Human factors and clinical experience
Interpretation depends on experience with the film, multiplanar reconstruction skills, and deep anatomic knowledge. Early training in clear segmentation orientation is critical to long-term accuracy.
Conclusion
Lung segmentation is the key to accurately understanding the anatomical map inside the thorax. Each segment represents an independent functional unit, with clear directional value in diagnosing and treating respiratory diseases.
Applying CT and HRCT in segmentation helps doctors see high-resolution lesions, reproducing three-dimensional space sharply. Radiopaedia provides a standardized classification system, supporting global image reporting synchronization.
By mastering the segmentation, doctors can read the film accurately and predict the pathology, optimize interventions, and individualize treatment for each patient.
Frequently Asked Questions (FAQs)
- Are the lung segments the same in both lungs? – Lung segmental structures are similar in principle but differ in detail between the two. The right lung has three lobes and ten distinct segments, while the left lung typically has a lingular and basal fusion.
- Is Radiopaedia an authoritative reference? – Radiopaedia is a widely recognized medical imaging platform whose content is reviewed by global experts. Its segmentation system is highly standardized and has practical clinical value.
- How do CT and HRCT differ in segment identification? – CT provides a global anatomical image, while HRCT emphasizes parenchymal detail.
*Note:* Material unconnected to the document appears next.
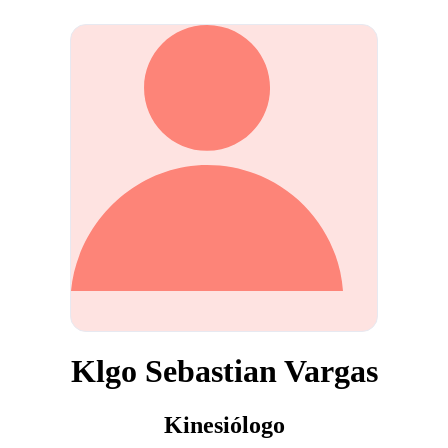
Klgo Sebastian Vargas
Kinesiólogo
Combining both techniques allows for accurate segment identification in conditions ranging from pulmonary nodules to interstitial fibrosis.
- What are common errors when reading lung segments? – Confusion between adjacent segments, failure to recognize anatomic variations, and misjudging the location of lesions due to obscured pathological parenchyma are the three most common errors in practice.
- Can lung segments be identified using plain radiography? – Standard chest radiography provides only a general view of the lung and insufficient resolution to accurately delineate individual segments. Segment identification requires cross-sectional imaging such as CT or HRCT.